The Hirshhorn museum and sculpture garden drew about 750,000 last year, up 7 percent. Admission there is free, but nonetheless "we deal with that on a daily basis," Viso said, referring to the struggle to expand interest among potential audiences. "All contemporary museums have this challenge of how do you take work that sometimes is unfamiliar, and approaches to art that are challenging, and open them up?"

One strategy at the Hirshhorn is providing platforms for artists to explain their work. "That gives people points of entry into contemporary art," she said. "Every Friday we have artists' talks about favorite works in the collection [or] particular exhibitions. Artist interviews are available on our [web]site as podcasts."

Her to-do list also includes an addition to the sculpture garden, on the former Guthrie Theater site west of the museum. Following a $135.6 million expansion project that opened in 2005, the Walker had tentative plans for the garden but suspended them, pending review by the new director, who will have to raise money for the project.

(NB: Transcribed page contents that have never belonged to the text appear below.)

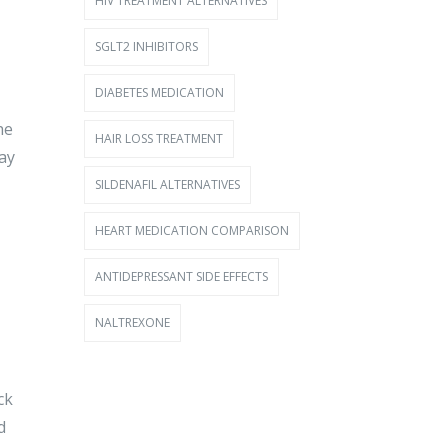
HIV TREATMENT ALTERNATIVES
SGLT2 INHIBITORS
DIABETES MEDICATION
he
HAIR LOSS TREATMENT
say
SILDENAFIL ALTERNATIVES
HEART MEDICATION COMPARISON
ANTIDEPRESSANT SIDE EFFECTS
NALTREXONE
ck
d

"We have no idea what will ultimately emerge, but the new director will clearly have to think about how the sculpture garden and the museum integrate," Peel said.

The Walker and Hirshhorn collections are similar in size but different in focus. The Hirshhorn's 11,500 paintings and sculpture are strong in 19th and early-20th-century classics, while the Walker's 10,000-piece collection emphasizes post-World War II art.

Among the contemporary shows she organized at the Hirshhorn are exhibitions by Ana Mendieta, Juan Muñoz and Robert Gober (for the 2001 Venice Biennale). She is currently developing a survey of work by Guillermo Kuitca that will tour in 2009. She also developed a showcase for emerging artists.

Staff writer Graydon Royce contributed to this report.